To accommodate RoCEv2 transport, a network fabric must deliver non-blocking, zero-packet-loss throughput and zero and minimal latency while mitigating congestion-related traffic loss. AI/ML optimized fabrics are equipped with advanced features that help preserve a lossless network ecosystem, thanks to their comprehensive software and hardware telemetry capabilities for Explicit Congestion Notification (ECN) and Priority Flow Control (PFC). 

RoCEv2 also outlines the structure of Congestion Notification Packets (CNP. When ECN Congestion Experienced (CE) markings are detected, RNICs (RMDA capable NICs) dispatch CNPs to the sender to signal the need for a reduced transmission rate. 

EXPLICIT CONGESTION NOTIFICATION (ECN)

Explicit Congestion Notification (ECN) was initially established for TCP/IP networks in RFC 3168. It introduced a system for signaling congestion through the IP header and confirming it via the TCP header. Devices such as switches and routers that support ECN can identify and flag packets to indicate network congestion. Additionally, the congestion signals in the IP header are utilized by RoCEv2's congestion control mechanisms.

BASIC ECN TERMINOLOGY

NP-Notification Point - the end node that receives the packets from the injector and sends back notifications to the injector for indications regarding the congestion situation.

CP-Congestion Point - the switch queue in which congestion happens

RP (Injector)-Reaction Point - the end node that performs rate limitation to prevent congestion

CNP- The RoCEv2 Congestion Notification Packet - The notification message an NP sends to the RP when it receives CE-marked packets.

ECN Threshold—configured packet buffer queue in each switch. Once past the ECN Mark Threshold (in this case, WRED max), the switch will rewrite the ECT header to 0x1. In the figure below, we can see the max and min queue depth. We always want to keep the input and output queues below the max configured.

Typical WRED queue depth diagram. Courtesy Cisco Systems

 

 

 

 

 

CONGESTION CONTROL LOOP

The RoCEv2 ECN congestion control loop is described in the stages below.

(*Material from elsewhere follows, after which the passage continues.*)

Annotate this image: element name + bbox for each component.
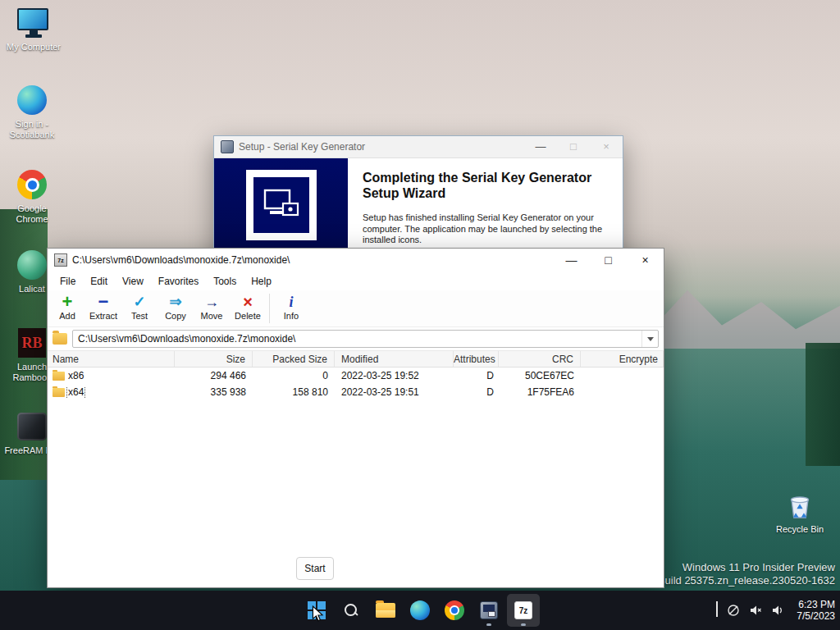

Please refer to the diagram and the steps to understand how ECN controls congestion.

The injecting end station (Injector) or Reaction Point (RP) must set the ECN bits in the RoCEv2 IP header. The values of the bits are as follows: according to the RFC 3168 (ECT: ECN-Capable Transport), the injecting NIC sets the ECN field in the IP header to the value of ECT (01) (Note: Setting ECT (0) or ECT (1) is interchangeable.

  • The RoCEv2 packet goes from the injector (Reaction Point) to the TOR switch with ECN=0x10. (Steps 1-2)
  • The packet then goes through the spine without congestion, and the ECT header(ECN=0x10) remains unchanged (Step 3).
  • The destination TOR leaf has a congested ingress queue (WRED over max); instead of dropping the packet, it will modify the ECN-capable field and turn ON the CE bit inside the IP header (0x03). (Step 4)
  • The packet arrives from the network and goes to the receiver (Notification Point, in this case, a NIC). In the case of congestion, the ECN in the IP header is set to 0x03. We can see in the packet capture that the DSCP field is 0x03 CE (Congestion Experienced). (Step 5)
771 * 1350
RoCEv2 packet capture. Courtesy NVIDIA

 

 

 

 

 

 

 

 

 

 

  • The receiving end station filters the packets with the CE bit turned on and the traffic type (RoCE) ON, triggers the event and releases the packet to the normal processing flow. The receiving end station RNIC will aggregate Congestion Notifications for each injector (QP) to avoid load due to traffic generation.
  • One Congestion Notification Packet (CNP) is returned to the injector via the fabric once every x microseconds (the timing depends significantly on the OEM switches' operation). The receiving end station sends a CNP packet back to the injector. (Step 6)
736 * 1381
Packet capture courtesy of NVIDIA

 

 

 

 

 

 

 

 

 

  • The switches treat the RoCEv2 CNP as a regular IP packet. (Step 7)
298 * 568
CNP packet format. Image courtesy of NVIDIA
  • The CNP packet arrives at the injecting end station. The injecting end station RNIC applies the corresponding rate limiter to that flow, slowing it down. (Step 8)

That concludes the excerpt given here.